Зачавкала грязь под ногами, невидимые люди быстро прошли к своим поленницам. На поляне водворилась мертвая тишина. В таких случаях встречавшие самолет соревновались на то, кто больше простоит не шевелясь.
|
|
— Самолет! — первым раздался в темноте голос Миши Горячева.
Действительно, в тихом ночном воздухе слышался какой-то инородный шорох, напоминавший звук бьющейся о стекло большой мухи или шмеля. Шорох заметно нарастал и превращался в урчание зверя.

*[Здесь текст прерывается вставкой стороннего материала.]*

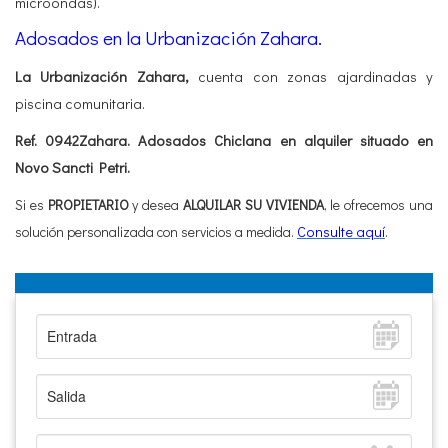
microondas).
Adosados en la Urbanización Zahara.
La Urbanización Zahara,
cuenta con zonas ajardinadas y
piscina comunitaria.
Ref. 0942Zahara. Adosados Chiclana en alquiler situado en
Novo Sancti Petri.
Si es
PROPIETARIO
y desea
ALQUILAR SU VIVIENDA
, le ofrecemos una
solución personalizada con servicios a medida
.
Consulte aquí
.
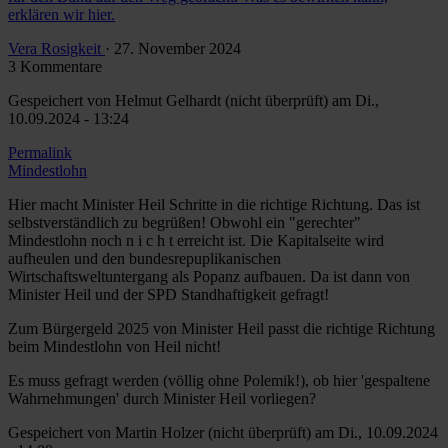
erklären wir hier.
Vera Rosigkeit
· 27. November 2024
3 Kommentare
Gespeichert von
Helmut Gelhardt (nicht überprüft)
am Di.,
10.09.2024 - 13:24
Permalink
Mindestlohn
Hier macht Minister Heil Schritte in die richtige Richtung. Das ist
selbstverständlich zu begrüßen! Obwohl ein "gerechter"
Mindestlohn noch n i c h t erreicht ist. Die Kapitalseite wird
aufheulen und den bundesrepuplikanischen
Wirtschaftsweltuntergang als Popanz aufbauen. Da ist dann von
Minister Heil und der SPD Standhaftigkeit gefragt!
Zum Bürgergeld 2025 von Minister Heil passt die richtige Richtung
beim Mindestlohn von Heil nicht!
Es muss gefragt werden (völlig ohne Polemik!), ob hier 'gespaltene
Wahrnehmungen' durch Minister Heil vorliegen?
Gespeichert von
Martin Holzer (nicht überprüft)
am Di., 10.09.2024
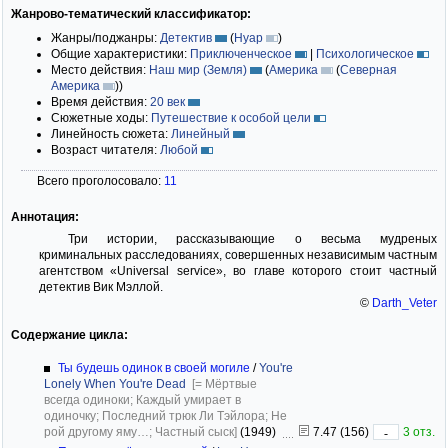
Жанрово-тематический классификатор:
Жанры/поджанры:
Детектив
(
Нуар
)
Общие характеристики:
Приключенческое
|
Психологическое
Место действия:
Наш мир (Земля)
(
Америка
(
Северная
Америка
)
)
Время действия:
20 век
Сюжетные ходы:
Путешествие к особой цели
Линейность сюжета:
Линейный
Возраст читателя:
Любой
Всего проголосовало:
11
Аннотация:
Три истории, рассказывающие о весьма мудреных
криминальных расследованиях, совершенных независимым частным
агентством «Universal service», во главе которого стоит частный
детектив Вик Мэллой.
©
Darth_Veter
Содержание цикла:
Ты будешь одинок в своей могиле
/
You're
Lonely When You're Dead
[= Мёртвые
всегда одиноки; Каждый умирает в
одиночку; Последний трюк Ли Тэйлора; Не
рой другому яму…; Частный сыск]
(1949)
7.47 (156)
3 отз.
-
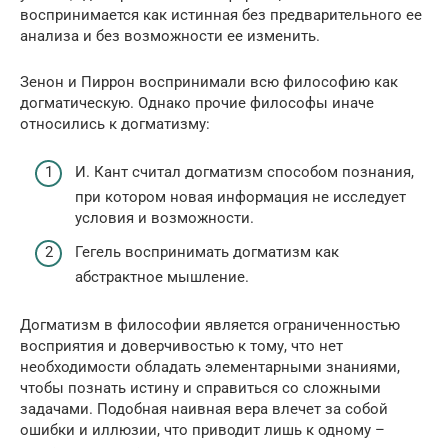
воспринимается как истинная без предварительного ее
анализа и без возможности ее изменить.
Зенон и Пиррон воспринимали всю философию как
догматическую. Однако прочие философы иначе
относились к догматизму:
И. Кант считал догматизм способом познания,
при котором новая информация не исследует
условия и возможности.
Гегель воспринимать догматизм как
абстрактное мышление.
Догматизм в философии является ограниченностью
восприятия и доверчивостью к тому, что нет
необходимости обладать элементарными знаниями,
чтобы познать истину и справиться со сложными
задачами. Подобная наивная вера влечет за собой
ошибки и иллюзии, что приводит лишь к одному –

Звук самолета доносился с востока, а по быстроте его нарастания нетрудно было определить, что он шел прямо на костры. Вот он уже недалеко. Хорошо слышен не только рокот моторов, но и тонкий металлический звон, издаваемый вибрацией дюраля.
— Сигнал! — подал команду Шлыков.
Пять костров почти одновременно вспыхнули и образовали фигуру светящейся буквы «Г» с точкой.
На темном фоне неба показался силуэт самолета. Через секунду послышалось два отдельных выстрела, и в воздухе протянулись две ярко-зеленые линии: одна на запад по направлению на костры, другая, перпендикулярно ей, на север.
Все в порядке. Ответный сигнал получен — значит свои.
Самолет не дошел до костров метров двести, когда послышались глухие хлопки. Под плоскостями начали вспыхивать темно-серые облачка и расплываться в разные стороны.
Судя по количеству сброшенных парашютов, можно было заключить, что экипаж опытный и решил выбросить весь груз и людей с хода.
Так и есть. Вот самолет развернулся и пошел на восток, а над кострами покачал плоскостями. Эго означало:
«Всего хорошего! До встречи в Москве!..»
На поляне встречающие перекликались с приземлившимися гостями:
— Эге-ге!.. Как?.. Это ты?..
— Да, да!.. Здесь!..
|
|
— Идите сюда, на костры!..
Затем послышалось обычное: «Пропуск?.. Пароль?..» На этот раз, кажется, кричали «Николай» и «Невель».
К костру подошли три молодых парня в десантных куртках, с автоматами на плечах.
— Вас ведь должно быть четверо? — обратился Шлыков к парашютистам.
— Да, четверо,— ответил один из них — Но четвертый остался помочь экипажу побыстрее вытолкнуть мешки. Не беспокойтесь, он должен быть где-то здесь.
Но свист и голоса встречавших, доносившиеся из отдельных углов поляны, указывали на то, что четвертый еще не обнаружен. Через несколько минут к костру начали подходить встречавшие, неся на плечах извлеченные из мешков грузы, и, уходя за следующей порцией, продолжали выкрикивать в темноту: «Эге-ге! Сюда!» Ответного голоса не было.
Через полтора-два часа весь груз и люди были у костра. Нехватало одного парашютиста.
— Ну, давайте перекурим,— сказал Шлыков, присаживаясь к костру,— а потом будем перетаскивать грузы на Ольховый остров.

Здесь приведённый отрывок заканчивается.